Jordan iba a la batalla con todo y pedía a sus compañeros que adoptaran la misma actitud kamikaze. Y para eso los tentaba y, a través de humillaciones calculadas, buscaba que se revolvieran y que incluso se midieran con él. Así los curtía. El conato de pelea con Steve Kerr es el momento más significativo de estas prácticas del ‘23’. Kerr, rubio, bajito, subalterno que lanzaba sólo unas cinco veces a canasta en cada partido, admite que sufrió mucho presión a la que le sometía Jordan pero que a la larga fue muy importante para su crecimiento como profesional. Aquella estrategia le hizo mejor, y lo agradece públicamente. Después de la refriega, Jordan le llamó inmediatamente. Le había pegado un puñetazo al más bajo del equipo (este primero le había golpeado a él en el pecho) y se sentía fatal. Su relación fue de una gran complicidad tras solventar el altercado, y Kerr acabó sumando puntos en partidos (y en minutos) clave, algo que Jordan celebró particularmente. A este se le escapan las lágrimas al recordar todo aquello. Quizá porque todavía piense que pudo pasarse alguna vez de la raya pero, al mismo tiempo, siga siendo consciente de que de que no podía hacerlo de otra manera para alcanzar los títulos que todos ansiaban. El beneficio era colectivo. Todos abrillantaban el currículum si lograban el anillo.

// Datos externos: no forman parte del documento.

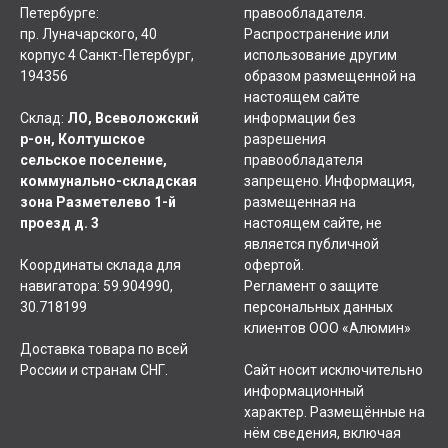
Петербурге:
правообладателя.
пр. Луначарского, 40
Распространение или
корпус 4 Санкт-Петербург,
использование другим
194356
образом размещенной на
настоящем сайте
Склад:
ЛО, Всеволожский
информации без
р-он, Колтушское
разрешения
сельское поселение,
правообладателя
коммунально-складская
запрещено. Информация,
зона Разметелево 1-й
размещенная на
проезд д. 3
настоящем сайте, не
является публичной
Координаты склада для
офертой.
навигатора: 59.904990,
Регламент о защите
30.718199
персональных данных
клиентов ООО «Алюмин»
Доставка товара по всей
России и странам СНГ.
Сайт носит исключительно
информационный
характер. Размещённые на
нём сведения, включая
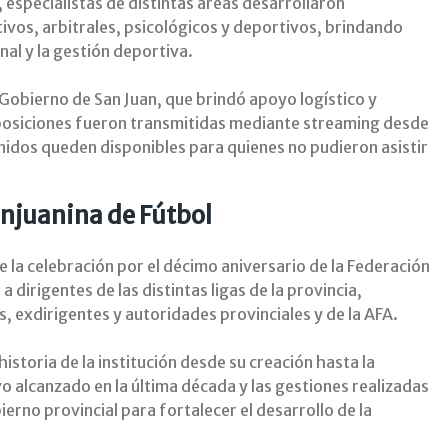
 especialistas de distintas áreas desarrollaron
ivos, arbitrales, psicológicos y deportivos, brindando
nal y la gestión deportiva.
Gobierno de San Juan, que brindó apoyo logístico y
posiciones fueron transmitidas mediante streaming desde
nidos queden disponibles para quienes no pudieron asistir
anjuanina de Fútbol
 la celebración por el décimo aniversario de la Federación
 dirigentes de las distintas ligas de la provincia,
s, exdirigentes y autoridades provinciales y de la AFA.
historia de la institución desde su creación hasta la
o alcanzado en la última década y las gestiones realizadas
ierno provincial para fortalecer el desarrollo de la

Jordan, por otro lado, ayudó mucho a Kobe Bryant. Podría haber sentido envidia del novato que venía a ocupar su posición y hacerle vacío. Pero no. Jordan le dijo desde el principio que le llamara si necesitaba cualquier cosa. El jugador de los Lakers (emociona verle en la entrevista) confiesa que le ayudó muchísimo y que no hubiera llegado hasta donde llegó sin los consejos de Jordan, que iban desde fundamentos técnicos relativos al tiro a cómo manejarse en la jungla mediática de la NBA sin verse mangoneado.

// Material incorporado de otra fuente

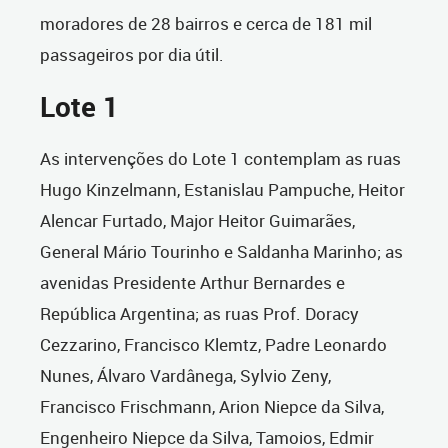
moradores de 28 bairros e cerca de 181 mil
passageiros por dia útil.
Lote 1
As intervenções do Lote 1 contemplam as ruas
Hugo Kinzelmann, Estanislau Pampuche, Heitor
Alencar Furtado, Major Heitor Guimarães,
General Mário Tourinho e Saldanha Marinho; as
avenidas Presidente Arthur Bernardes e
República Argentina; as ruas Prof. Doracy
Cezzarino, Francisco Klemtz, Padre Leonardo
Nunes, Álvaro Vardânega, Sylvio Zeny,
Francisco Frischmann, Arion Niepce da Silva,
Engenheiro Niepce da Silva, Tamoios, Edmir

The Last Dance no se ve, te absorbe. Es una gozada meter la nariz en la intimidad de aquella constelación de talento (las grabaciones en el interior del vestuario son impagables). Sus saltos atrás y adelante, conectando hábilmente la tensa evolución de la última temporada con los momentos culminantes de las anteriores, crea un efecto hipnótico. El suspense de las eliminatorias (los choques con los Pistons, los Nicks, los Jazz y los Pacers) es difícil que los pueda superar el mejor de los thrillers. Observar a Jordan anotando de todas las formas posibles, con esos rectificados imposibles en sus entradas a canasta y con rap de fondo, resulta electrizante. Y los cientos de testimonios vertidos terminan por dibujar un retrato muy exhaustivo de los hechos. Incluidos los del principal interesado, que para el ritual de despedida de sus compañeros escribió un poema (lo revela Kerr). Podría haber incluido perfectamente este verso del capitán nerudiano: “No soy bueno ni malo sino un hombre”. Un hombre en la calle y un Dios (negro) en la pista.